WHAT THE TASK REQUIRES » Every line below should be repeated exactly.

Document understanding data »
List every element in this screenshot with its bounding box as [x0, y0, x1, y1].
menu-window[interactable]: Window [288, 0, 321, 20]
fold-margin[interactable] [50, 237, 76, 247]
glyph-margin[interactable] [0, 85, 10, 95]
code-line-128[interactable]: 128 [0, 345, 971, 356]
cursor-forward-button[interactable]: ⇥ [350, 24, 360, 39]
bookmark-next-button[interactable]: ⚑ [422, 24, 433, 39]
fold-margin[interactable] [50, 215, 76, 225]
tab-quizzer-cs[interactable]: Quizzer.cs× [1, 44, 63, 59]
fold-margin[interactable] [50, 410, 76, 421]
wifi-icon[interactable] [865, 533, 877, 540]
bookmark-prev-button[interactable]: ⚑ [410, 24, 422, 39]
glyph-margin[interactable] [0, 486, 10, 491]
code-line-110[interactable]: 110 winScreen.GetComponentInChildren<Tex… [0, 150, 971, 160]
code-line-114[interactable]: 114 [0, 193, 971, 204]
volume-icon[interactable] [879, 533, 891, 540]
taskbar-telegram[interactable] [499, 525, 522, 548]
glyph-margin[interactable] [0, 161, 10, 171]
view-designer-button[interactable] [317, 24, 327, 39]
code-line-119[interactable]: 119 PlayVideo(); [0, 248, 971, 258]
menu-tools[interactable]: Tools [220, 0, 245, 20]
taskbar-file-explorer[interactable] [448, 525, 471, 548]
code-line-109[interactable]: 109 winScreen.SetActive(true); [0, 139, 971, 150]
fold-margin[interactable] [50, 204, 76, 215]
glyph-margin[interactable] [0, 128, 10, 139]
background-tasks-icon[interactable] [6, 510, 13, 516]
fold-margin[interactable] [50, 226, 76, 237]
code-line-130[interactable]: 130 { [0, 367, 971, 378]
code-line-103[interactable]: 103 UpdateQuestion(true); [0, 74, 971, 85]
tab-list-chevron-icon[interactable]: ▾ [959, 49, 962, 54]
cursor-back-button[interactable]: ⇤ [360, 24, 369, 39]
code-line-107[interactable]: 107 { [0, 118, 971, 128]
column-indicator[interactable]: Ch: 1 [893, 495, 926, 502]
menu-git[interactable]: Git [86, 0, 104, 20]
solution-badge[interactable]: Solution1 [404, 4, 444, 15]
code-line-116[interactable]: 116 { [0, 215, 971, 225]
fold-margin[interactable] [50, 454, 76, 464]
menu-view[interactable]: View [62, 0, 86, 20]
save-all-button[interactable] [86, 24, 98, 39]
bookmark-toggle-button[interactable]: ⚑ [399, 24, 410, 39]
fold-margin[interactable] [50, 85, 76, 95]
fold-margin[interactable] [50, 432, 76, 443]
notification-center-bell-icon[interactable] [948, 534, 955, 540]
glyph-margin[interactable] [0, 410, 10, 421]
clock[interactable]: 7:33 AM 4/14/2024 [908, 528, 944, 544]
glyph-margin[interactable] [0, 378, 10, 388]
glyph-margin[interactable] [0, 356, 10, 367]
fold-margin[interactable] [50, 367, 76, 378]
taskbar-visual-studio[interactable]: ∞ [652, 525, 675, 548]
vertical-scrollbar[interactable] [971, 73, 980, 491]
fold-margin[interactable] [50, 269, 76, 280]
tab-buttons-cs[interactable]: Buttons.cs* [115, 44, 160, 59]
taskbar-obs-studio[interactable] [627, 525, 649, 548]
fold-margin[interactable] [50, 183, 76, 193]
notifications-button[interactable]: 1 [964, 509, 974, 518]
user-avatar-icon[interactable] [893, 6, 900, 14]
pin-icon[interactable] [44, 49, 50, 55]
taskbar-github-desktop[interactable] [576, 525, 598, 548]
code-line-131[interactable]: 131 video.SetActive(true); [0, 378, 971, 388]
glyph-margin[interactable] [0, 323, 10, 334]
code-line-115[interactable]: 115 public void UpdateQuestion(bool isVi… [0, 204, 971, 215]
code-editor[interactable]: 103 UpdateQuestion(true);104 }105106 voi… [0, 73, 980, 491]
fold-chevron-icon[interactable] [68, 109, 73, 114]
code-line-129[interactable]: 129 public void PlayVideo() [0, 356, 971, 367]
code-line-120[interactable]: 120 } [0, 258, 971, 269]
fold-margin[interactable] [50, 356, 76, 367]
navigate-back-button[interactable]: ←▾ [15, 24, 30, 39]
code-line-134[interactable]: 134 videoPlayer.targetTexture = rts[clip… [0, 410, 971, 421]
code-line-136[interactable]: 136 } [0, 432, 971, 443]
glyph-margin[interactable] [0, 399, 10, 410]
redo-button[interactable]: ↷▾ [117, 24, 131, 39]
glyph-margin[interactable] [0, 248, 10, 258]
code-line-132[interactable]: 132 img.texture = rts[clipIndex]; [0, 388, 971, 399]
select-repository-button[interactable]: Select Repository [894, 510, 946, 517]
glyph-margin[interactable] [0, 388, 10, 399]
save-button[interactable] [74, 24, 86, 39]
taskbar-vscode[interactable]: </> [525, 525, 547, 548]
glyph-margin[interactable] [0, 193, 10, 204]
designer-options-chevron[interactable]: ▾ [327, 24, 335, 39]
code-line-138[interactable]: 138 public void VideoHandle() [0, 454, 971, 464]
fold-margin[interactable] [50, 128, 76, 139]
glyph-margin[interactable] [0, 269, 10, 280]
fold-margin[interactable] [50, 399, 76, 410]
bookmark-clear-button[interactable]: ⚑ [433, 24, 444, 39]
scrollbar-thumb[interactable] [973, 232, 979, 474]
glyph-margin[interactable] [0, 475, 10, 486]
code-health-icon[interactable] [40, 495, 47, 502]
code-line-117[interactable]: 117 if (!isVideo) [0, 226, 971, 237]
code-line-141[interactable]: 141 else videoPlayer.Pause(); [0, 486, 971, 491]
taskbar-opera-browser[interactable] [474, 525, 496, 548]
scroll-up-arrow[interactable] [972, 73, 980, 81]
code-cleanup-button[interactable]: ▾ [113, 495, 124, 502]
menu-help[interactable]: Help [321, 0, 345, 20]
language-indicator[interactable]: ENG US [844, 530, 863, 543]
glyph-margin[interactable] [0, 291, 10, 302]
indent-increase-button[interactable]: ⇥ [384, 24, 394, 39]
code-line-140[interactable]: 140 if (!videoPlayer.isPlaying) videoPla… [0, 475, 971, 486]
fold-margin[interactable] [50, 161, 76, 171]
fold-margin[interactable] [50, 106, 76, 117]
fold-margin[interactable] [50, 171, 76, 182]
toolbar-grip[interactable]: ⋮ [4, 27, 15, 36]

SOLUTION TO THIS TASK »
List every element in this screenshot with its bounding box as [x0, y0, x1, y1].
menu-window[interactable]: Window [288, 0, 321, 20]
fold-margin[interactable] [50, 237, 76, 247]
glyph-margin[interactable] [0, 85, 10, 95]
code-line-128[interactable]: 128 [0, 345, 971, 356]
cursor-forward-button[interactable]: ⇥ [350, 24, 360, 39]
bookmark-next-button[interactable]: ⚑ [422, 24, 433, 39]
fold-margin[interactable] [50, 215, 76, 225]
tab-quizzer-cs[interactable]: Quizzer.cs× [1, 44, 63, 59]
fold-margin[interactable] [50, 410, 76, 421]
wifi-icon[interactable] [865, 533, 877, 540]
bookmark-prev-button[interactable]: ⚑ [410, 24, 422, 39]
glyph-margin[interactable] [0, 486, 10, 491]
code-line-110[interactable]: 110 winScreen.GetComponentInChildren<Tex… [0, 150, 971, 160]
code-line-114[interactable]: 114 [0, 193, 971, 204]
volume-icon[interactable] [879, 533, 891, 540]
taskbar-telegram[interactable] [499, 525, 522, 548]
glyph-margin[interactable] [0, 161, 10, 171]
view-designer-button[interactable] [317, 24, 327, 39]
code-line-119[interactable]: 119 PlayVideo(); [0, 248, 971, 258]
menu-tools[interactable]: Tools [220, 0, 245, 20]
taskbar-file-explorer[interactable] [448, 525, 471, 548]
code-line-109[interactable]: 109 winScreen.SetActive(true); [0, 139, 971, 150]
fold-margin[interactable] [50, 204, 76, 215]
glyph-margin[interactable] [0, 128, 10, 139]
background-tasks-icon[interactable] [6, 510, 13, 516]
fold-margin[interactable] [50, 226, 76, 237]
code-line-130[interactable]: 130 { [0, 367, 971, 378]
code-line-103[interactable]: 103 UpdateQuestion(true); [0, 74, 971, 85]
tab-list-chevron-icon[interactable]: ▾ [959, 49, 962, 54]
cursor-back-button[interactable]: ⇤ [360, 24, 369, 39]
code-line-107[interactable]: 107 { [0, 118, 971, 128]
column-indicator[interactable]: Ch: 1 [893, 495, 926, 502]
menu-git[interactable]: Git [86, 0, 104, 20]
solution-badge[interactable]: Solution1 [404, 4, 444, 15]
code-line-116[interactable]: 116 { [0, 215, 971, 225]
fold-margin[interactable] [50, 454, 76, 464]
menu-view[interactable]: View [62, 0, 86, 20]
save-all-button[interactable] [86, 24, 98, 39]
bookmark-toggle-button[interactable]: ⚑ [399, 24, 410, 39]
fold-margin[interactable] [50, 85, 76, 95]
fold-margin[interactable] [50, 432, 76, 443]
notification-center-bell-icon[interactable] [948, 534, 955, 540]
glyph-margin[interactable] [0, 410, 10, 421]
clock[interactable]: 7:33 AM 4/14/2024 [908, 528, 944, 544]
glyph-margin[interactable] [0, 378, 10, 388]
glyph-margin[interactable] [0, 356, 10, 367]
fold-margin[interactable] [50, 367, 76, 378]
taskbar-visual-studio[interactable]: ∞ [652, 525, 675, 548]
vertical-scrollbar[interactable] [971, 73, 980, 491]
fold-margin[interactable] [50, 269, 76, 280]
tab-buttons-cs[interactable]: Buttons.cs* [115, 44, 160, 59]
taskbar-obs-studio[interactable] [627, 525, 649, 548]
fold-margin[interactable] [50, 183, 76, 193]
notifications-button[interactable]: 1 [964, 509, 974, 518]
user-avatar-icon[interactable] [893, 6, 900, 14]
pin-icon[interactable] [44, 49, 50, 55]
taskbar-github-desktop[interactable] [576, 525, 598, 548]
code-line-131[interactable]: 131 video.SetActive(true); [0, 378, 971, 388]
glyph-margin[interactable] [0, 323, 10, 334]
code-line-115[interactable]: 115 public void UpdateQuestion(bool isVi… [0, 204, 971, 215]
code-editor[interactable]: 103 UpdateQuestion(true);104 }105106 voi… [0, 73, 980, 491]
fold-chevron-icon[interactable] [68, 109, 73, 114]
code-line-129[interactable]: 129 public void PlayVideo() [0, 356, 971, 367]
code-line-120[interactable]: 120 } [0, 258, 971, 269]
fold-margin[interactable] [50, 356, 76, 367]
navigate-back-button[interactable]: ←▾ [15, 24, 30, 39]
code-line-134[interactable]: 134 videoPlayer.targetTexture = rts[clip… [0, 410, 971, 421]
code-line-136[interactable]: 136 } [0, 432, 971, 443]
glyph-margin[interactable] [0, 399, 10, 410]
redo-button[interactable]: ↷▾ [117, 24, 131, 39]
glyph-margin[interactable] [0, 248, 10, 258]
code-line-132[interactable]: 132 img.texture = rts[clipIndex]; [0, 388, 971, 399]
select-repository-button[interactable]: Select Repository [894, 510, 946, 517]
glyph-margin[interactable] [0, 388, 10, 399]
save-button[interactable] [74, 24, 86, 39]
taskbar-vscode[interactable]: </> [525, 525, 547, 548]
glyph-margin[interactable] [0, 193, 10, 204]
designer-options-chevron[interactable]: ▾ [327, 24, 335, 39]
code-line-138[interactable]: 138 public void VideoHandle() [0, 454, 971, 464]
fold-margin[interactable] [50, 128, 76, 139]
glyph-margin[interactable] [0, 269, 10, 280]
fold-margin[interactable] [50, 399, 76, 410]
bookmark-clear-button[interactable]: ⚑ [433, 24, 444, 39]
scrollbar-thumb[interactable] [973, 232, 979, 474]
glyph-margin[interactable] [0, 475, 10, 486]
code-health-icon[interactable] [40, 495, 47, 502]
code-line-117[interactable]: 117 if (!isVideo) [0, 226, 971, 237]
code-line-141[interactable]: 141 else videoPlayer.Pause(); [0, 486, 971, 491]
taskbar-opera-browser[interactable] [474, 525, 496, 548]
scroll-up-arrow[interactable] [972, 73, 980, 81]
code-cleanup-button[interactable]: ▾ [113, 495, 124, 502]
menu-help[interactable]: Help [321, 0, 345, 20]
language-indicator[interactable]: ENG US [844, 530, 863, 543]
glyph-margin[interactable] [0, 291, 10, 302]
indent-increase-button[interactable]: ⇥ [384, 24, 394, 39]
code-line-140[interactable]: 140 if (!videoPlayer.isPlaying) videoPla… [0, 475, 971, 486]
fold-margin[interactable] [50, 161, 76, 171]
fold-margin[interactable] [50, 106, 76, 117]
fold-margin[interactable] [50, 171, 76, 182]
toolbar-grip[interactable]: ⋮ [4, 27, 15, 36]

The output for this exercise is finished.